(Data records)

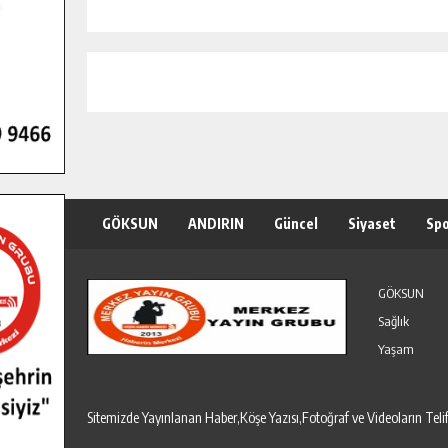
GÖKSUN
ANDIRIN
Güncel
Siyaset
Sp
Özel Haber
Seri İlanlar
GÖKSUN
Sağlık
Yaşam
Sitemizde Yayınlanan Haber,Köşe Yazısı,Fotoğraf ve Videoların T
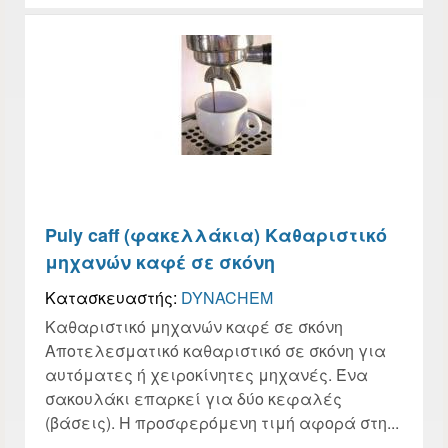
Puly caff (φακελλάκια) Καθαριστικό
μηχανών καφέ σε σκόνη
Κατασκευαστής:
DYNACHEM
Καθαριστικό μηχανών καφέ σε σκόνη
Αποτελεσματικό καθαριστικό σε σκόνη για
αυτόματες ή χειροκίνητες μηχανές. Ένα
σακουλάκι επαρκεί για δύο κεφαλές
(βάσεις). Η προσφερόμενη τιμή αφορά στη...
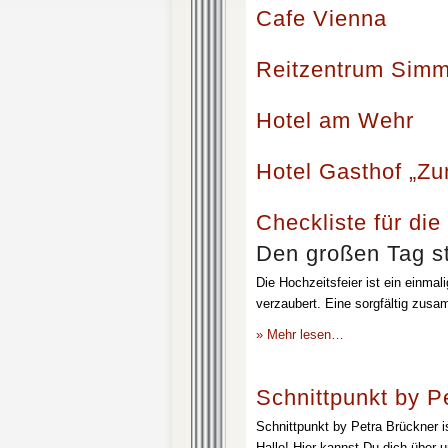
Cafe Vienna
Reitzentrum Simm
Hotel am Wehr
Hotel Gasthof „Z
Checkliste für die
Den großen Tag st
Die Hochzeitsfeier ist ein einmal
verzaubert. Eine sorgfältig zusa
» Mehr lesen…
Schnittpunkt by P
Schnittpunkt by Petra Brückner i
Halle! Hier kannst Du dich über 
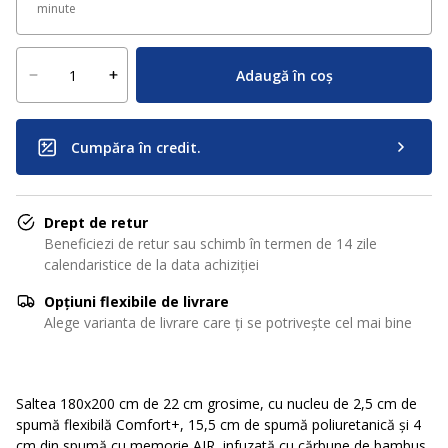
minute
Adaugă în coș
Cumpăra în credit.
Drept de retur
Beneficiezi de retur sau schimb în termen de 14 zile
calendaristice de la data achiziției
Opțiuni flexibile de livrare
Alege varianta de livrare care ți se potrivește cel mai bine
Saltea 180x200 cm de 22 cm grosime, cu nucleu de 2,5 cm de
spumă flexibilă Comfort+, 15,5 cm de spumă poliuretanică și 4
cm din spumă cu memorie AIR, infuzată cu cărbune de bambus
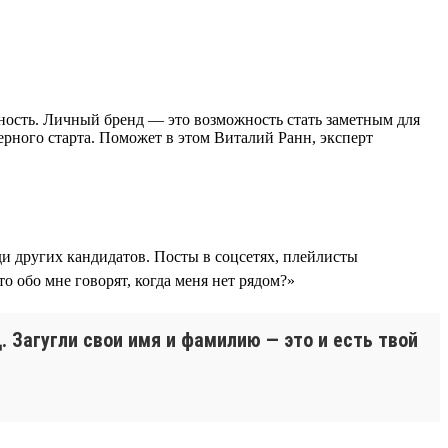
ьность. Личный бренд — это возможность стать заметным для
рьерного старта. Поможет в этом Виталий Ранн, эксперт
ди других кандидатов. Посты в соцсетях, плейлисты
о обо мне говорят, когда меня нет рядом?»
 Загугли свои имя и фамилию — это и есть твой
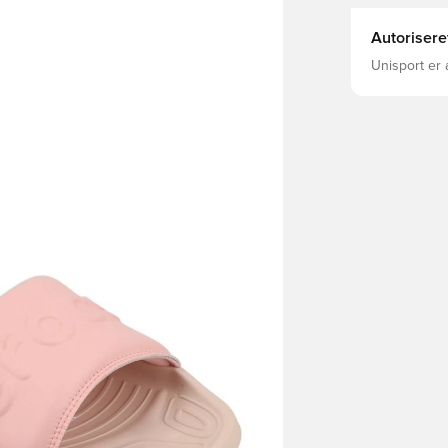
Autorisere
Unisport er 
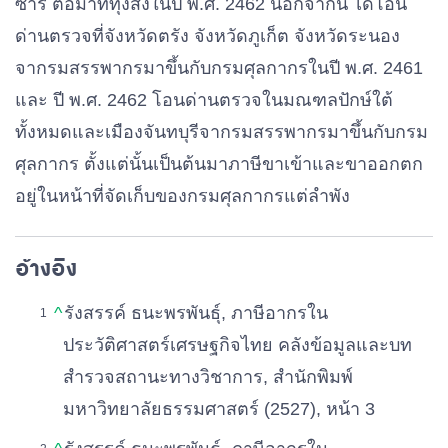
ซาร์ ต่อมาที่ทุ่งสงในปี พ.ศ. 2462 นอกจากนี้ ได้โอน
ด่านตรวจที่จังหวัดตรัง จังหวัดภูเก็ต จังหวัดระนอง
จากรมสรรพากรมาขึ้นกับกรมศุลกากรในปี พ.ศ. 2461
และ ปี พ.ศ. 2462 โอนด่านตรวจในมณฑลปักษ์ใต้
ทั้งหมดและเมืองจันทบุรีจากรมสรรพากรมาขึ้นกับกรม
ศุลกากร ตั้งแต่นั้นเป็นต้นมาภาษีขาเข้าและขาออกตก
อยู่ในหน้าที่จัดเก็บของกรมศุลกากรแต่ลำพัง
อ้างอิง
^
รังสรรค์ ธนะพรพันธุ์, ภาษีอากรใน
ประวัติศาสตร์เศรษฐกิจไทย คลังข้อมูลและบท
สำรวจสถานะทางวิชาการ, สํานักพิมพ์
มหาวิทยาลัยธรรมศาสตร์ (2527), หน้า 3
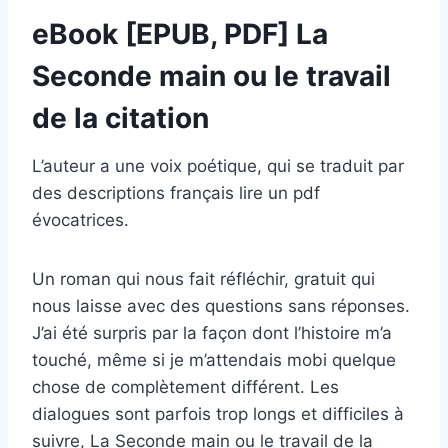
eBook [EPUB, PDF] La
Seconde main ou le travail
de la citation
L’auteur a une voix poétique, qui se traduit par
des descriptions français lire un pdf
évocatrices.
Un roman qui nous fait réfléchir, gratuit qui
nous laisse avec des questions sans réponses.
J’ai été surpris par la façon dont l’histoire m’a
touché, même si je m’attendais mobi quelque
chose de complètement différent. Les
dialogues sont parfois trop longs et difficiles à
suivre, La Seconde main ou le travail de la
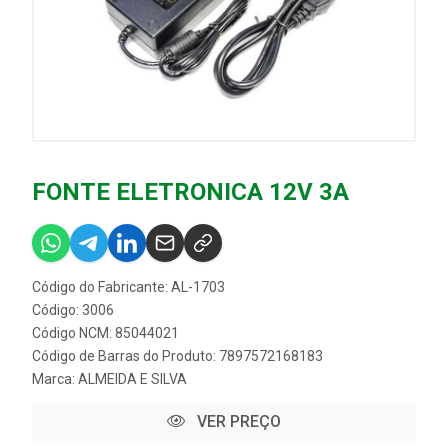
FONTE ELETRONICA 12V 3A
Código do Fabricante: AL-1703
Código: 3006
Código NCM: 85044021
Código de Barras do Produto: 7897572168183
Marca:
ALMEIDA E SILVA
VER PREÇO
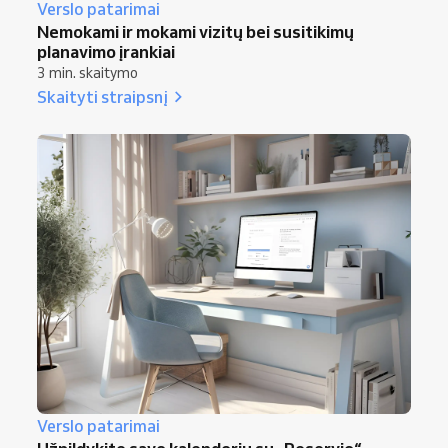
Verslo patarimai
Nemokami ir mokami vizitų bei susitikimų
planavimo įrankiai
3 min. skaitymo
Skaityti straipsnį
Verslo patarimai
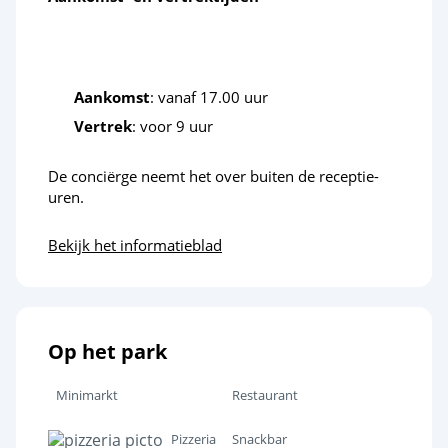
Aankomst
: vanaf 17.00 uur
Vertrek
: voor 9 uur
De conciërge neemt het over buiten de receptie-
uren.
Bekijk het informatieblad
Op het park
Minimarkt
Restaurant
Pizzeria
Snackbar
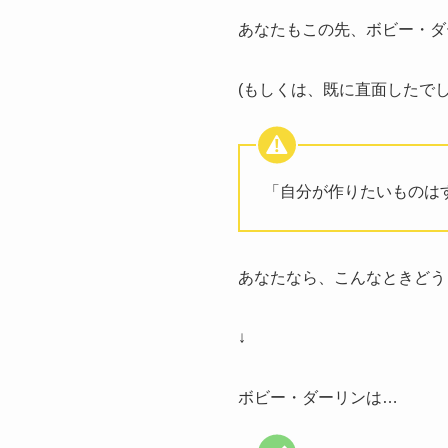
あなたもこの先、ボビー・ダ
(もしくは、既に直面したでし
「自分が作りたいものは
あなたなら、こんなときどう
↓
ボビー・ダーリンは…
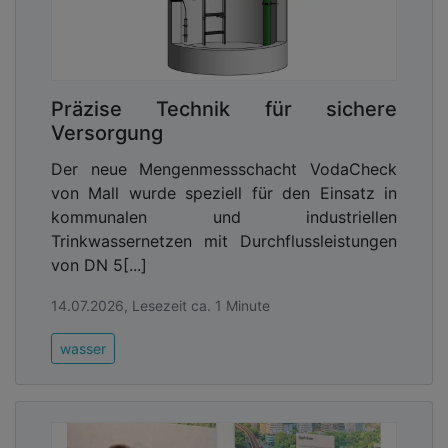
Präzise Technik für sichere
Versorgung
Der neue Mengenmessschacht VodaCheck
von Mall wurde speziell für den Einsatz in
kommunalen und industriellen
Trinkwassernetzen mit Durchflussleistungen
von DN 5[...]
14.07.2026, Lesezeit ca. 1 Minute
wasser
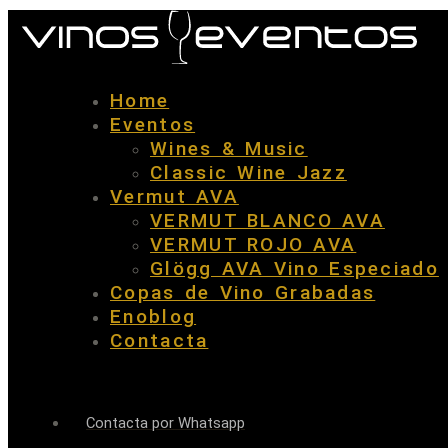
Home
Eventos
Wines & Music
Classic Wine Jazz
Vermut AVA
VERMUT BLANCO AVA
VERMUT ROJO AVA
Glögg AVA Vino Especiado
Copas de Vino Grabadas
Enoblog
Contacta
Contacta por Whatsapp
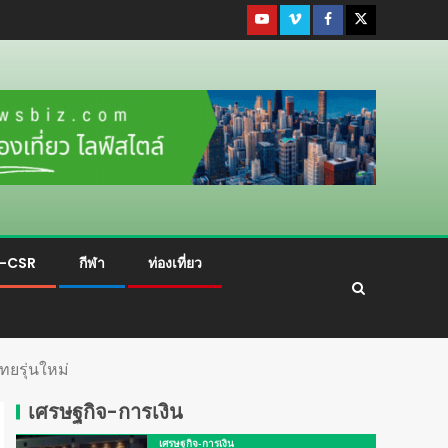
ม-CSR
กีฬา
ท่องเที่ยว
ทยรุ่นใหม่
เศรษฐกิจ-การเงิน
เศรษฐกิจ-การเงิน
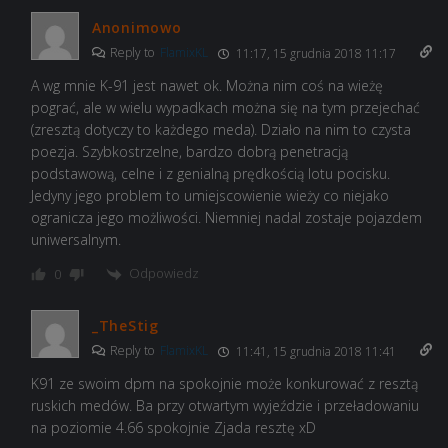
Anonimowo
Reply to
FlamixKL
11:17, 15 grudnia 2018 11:17
A wg mnie K-91 jest nawet ok. Można nim coś na wieżę
pograć, ale w wielu wypadkach można się na tym przejechać
(zresztą dotyczy to każdego meda). Działo na nim to czysta
poezja. Szybkostrzelne, bardzo dobrą penetracją
podstawową, celne i z genialną prędkością lotu pocisku.
Jedyny jego problem to umiejscowienie wieży co niejako
ogranicza jego możliwości. Niemniej nadal zostaje pojazdem
uniwersalnym.
Odpowiedz
0
_TheStig
Reply to
FlamixKL
11:41, 15 grudnia 2018 11:41
K91 ze swoim dpm na spokojnie może konkurować z resztą
ruskich medów. Ba przy otwartym wyjeździe i przeładowaniu
na poziomie 4.66 spokojnie Zjada resztę xD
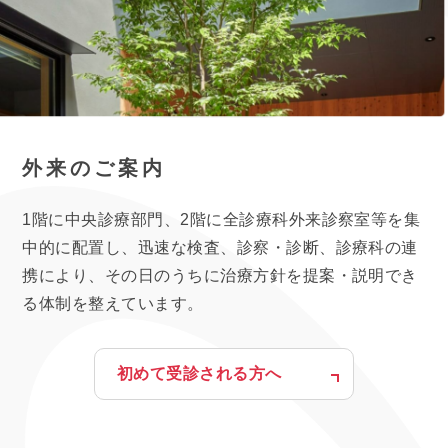
外来のご案内
1階に中央診療部門、2階に全診療科外来診察室等を集
中的に配置し、迅速な検査、診察・診断、診療科の連
携により、その日のうちに治療方針を提案・説明でき
る体制を整えています。
初めて受診される方へ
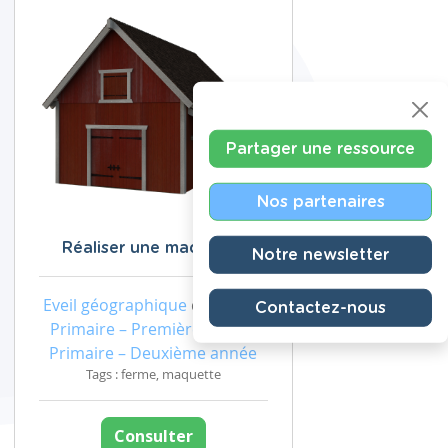
Partager une ressource
Nos partenaires
Réaliser une maquette
Notre newsletter
Eveil géographique
de niveau
Contactez-nous
Primaire – Première année,
Primaire – Deuxième année
Tags : ferme, maquette
Consulter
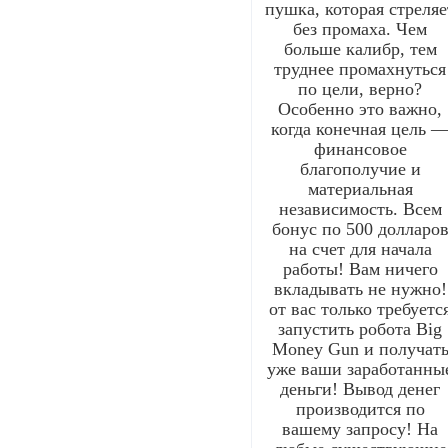
пушка, которая стреляе
без промаха. Чем
больше калибр, тем
труднее промахнуться
по цели, верно?
Особенно это важно,
когда конечная цель 
финансовое
благополучие и
материальная
независимость. Всем
бонус по 500 долларо
на счет для начала
работы! Вам ничего
вкладывать не нужно!
от вас только требуетс
запустить робота Big
Money Gun и получат
уже ваши заработанны
деньги! Вывод денег
производится по
вашему запросу! На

Task brief ->
Search the records for the string "travail" and, wherever a line contains it, please copy that line.

Answer to this task ->
Seconde main ou le travail
suivre, La Seconde main ou le travail de la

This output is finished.